Entretien. Le 2 février dernier, à Paris, près de 4 000 salariéEs du social et du médico-social ont crié leur colère face à la politique de destruction du secteur et pour refuser le mépris d’un attribution arbitraire des 189 euros du Ségur. Ils sont partiEs de l’organisation professionnelle des employeurs Nexem pour aller jusqu’à Matignon. Nous avons rencontré Pascal Letertre, co-secrétaire Sud Santé-sociaux Finistère et secrétaire fédéral Sud Santé-sociaux, pour en parler.
La manifestation nationale à Paris était réussie, colorée, joyeuse…
La mobilisation en elle-même est un franc succès, en effet nous avons réussi à réunir à Paris plus de 4 000 salariéEs venues de plus d’une trentaine de départements et de milieux de travail très différents, alors que nous sommes dans un contexte de mobilisation très forte pour la sauvegarde de notre système de retraites. Par contre nous voyons bien que le gouvernement continue à nous mépriser et à nous ignorer, puisque la Première ministre a refusé de nous recevoir, a demandé à notre ministre de tutelle de le faire, mais toujours pas de nouvelles.
En bref nous continuons à rendre le plus visible possible notre combat pour une rémunération et des conditions de travail à la hauteur de la reconnaissance qui nous est due, au niveau du public mais également des politiques et de tous les décideurs. En nous lançant dans ce combat, nous savions que ce serait long, nous ne perdons pas espoir et renforçons nos rangs par l’explication et la démonstration des volontés délétères de nos dirigeants.
Comment êtes-vous organiséEs ? Rencontres, syndicats ?

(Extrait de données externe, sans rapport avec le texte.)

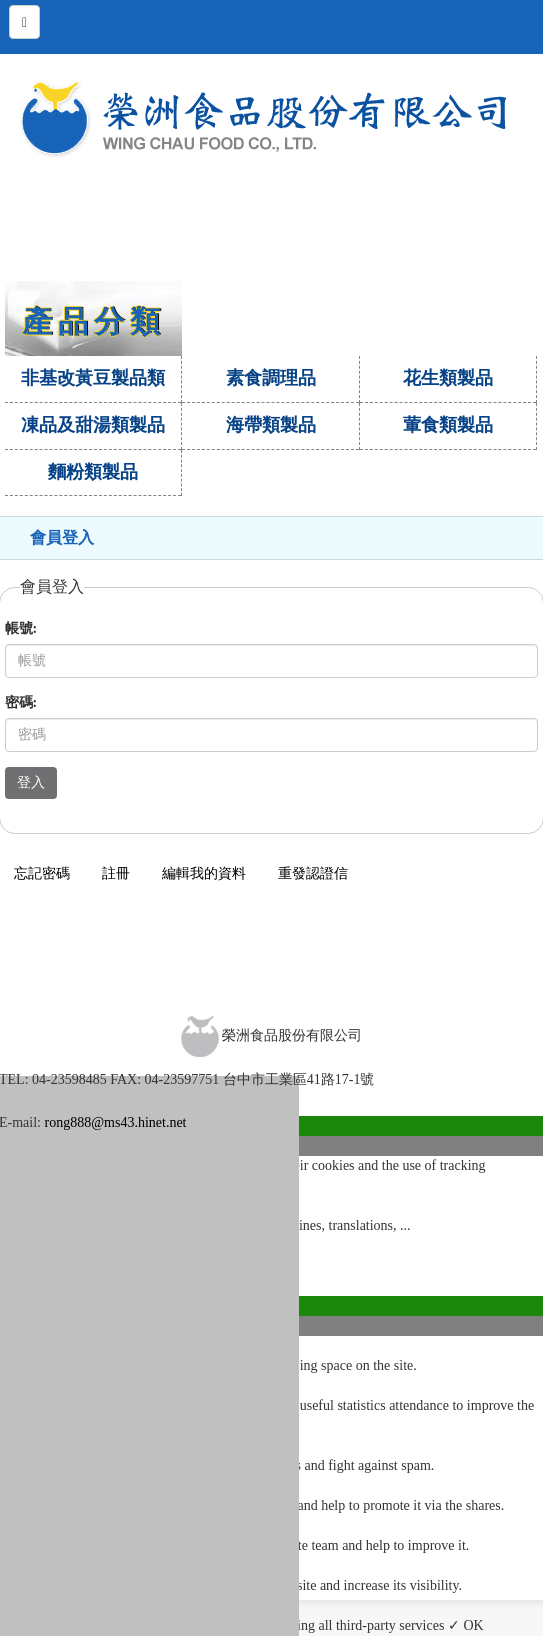  I want to click on ✓ OK, so click(466, 1625).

Au niveau national, le collectif des rencontres nationales du travail social en lutte permet de coordonner l’ensemble des acteurs du mouvement, les collectifs locaux, les syndicats nationaux et les travailleurs syndiqués ou non. C’est lors de ces rencontres que sont décidées les dates de mouvements locaux ou nationaux, mais également où sont élaborés l’ensemble des tracts, communiqués de presse et tous les documents servant à la communication. Ce sont des moments importants pour développer nos revendications, en débattre et valider les orientations. Les syndicats de lutte, dont le nôtre, sont très présents et apportent des moyens logistiques et financiers
Nos conditions de travail sont vos conditions d’accueil. Qu’est-ce que cela veut dire, la destruction du social ?

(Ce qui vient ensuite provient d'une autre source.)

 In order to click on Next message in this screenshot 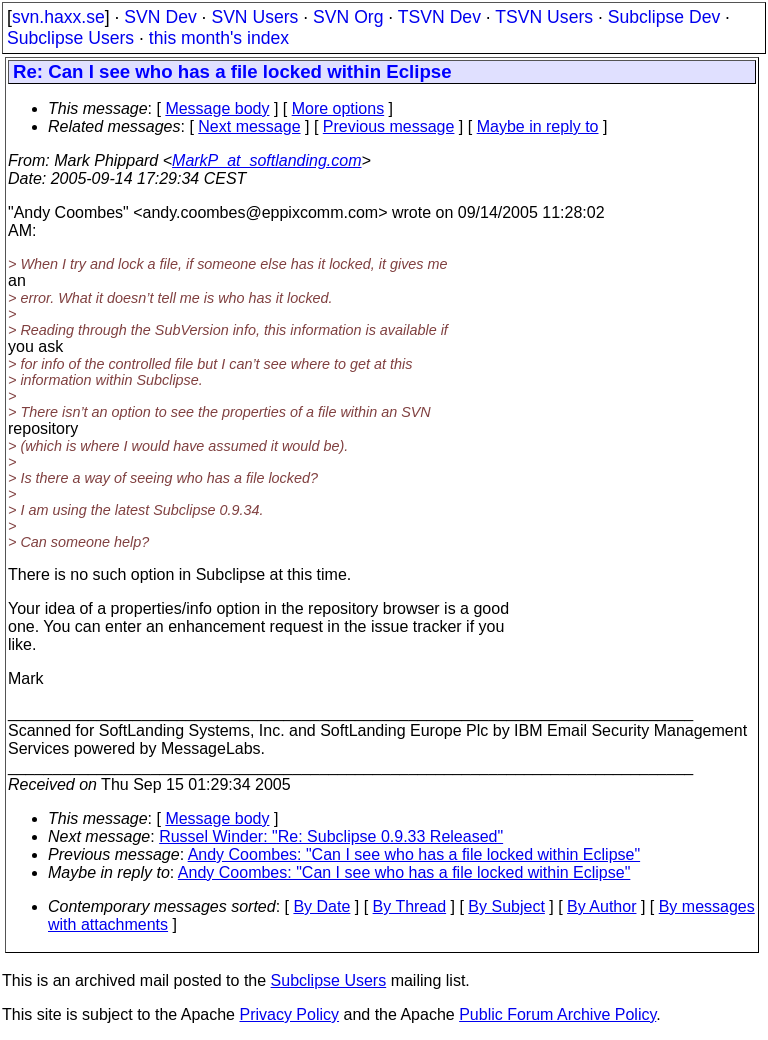 , I will do `click(249, 126)`.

Notre crainte la plus forte est bien sûr que l’État jette en pâture nos métiers et nos structures au privé lucratif. Bien sûr, ils ne sont pas assez bêtes pour le faire directement, leur mode opératoire est beaucoup plus insidieux et perfide. Les décideurs utilisent les mêmes techniques que pour la destruction du public, par une approche technocratique imbibée de novlangue, ce qui a pour effet de rendre incompréhensibles toutes leurs manipulations. Tout ne devient que chiffres. Nous ne pouvons que difficilement combattre un ennemi que l’on ne peut définir. L’exemple ultime pour notre branche est bien sûr l’arrivée de la tarification à l’acte (SERAFIN-PH) qui a pourtant mis à genoux notre système de santé, et également la volonté de la mise en place de la rémunération au mérite qui permet de différencier tous les salaires, de les rendre incomparables et donc de ne pas pouvoir revendiquer en bloc des augmentations. La fin des métiers, le début de l’individualisation à outrance, la fin d’un monde social et l’arrivée du capitalisme dans les métiers de l’humain.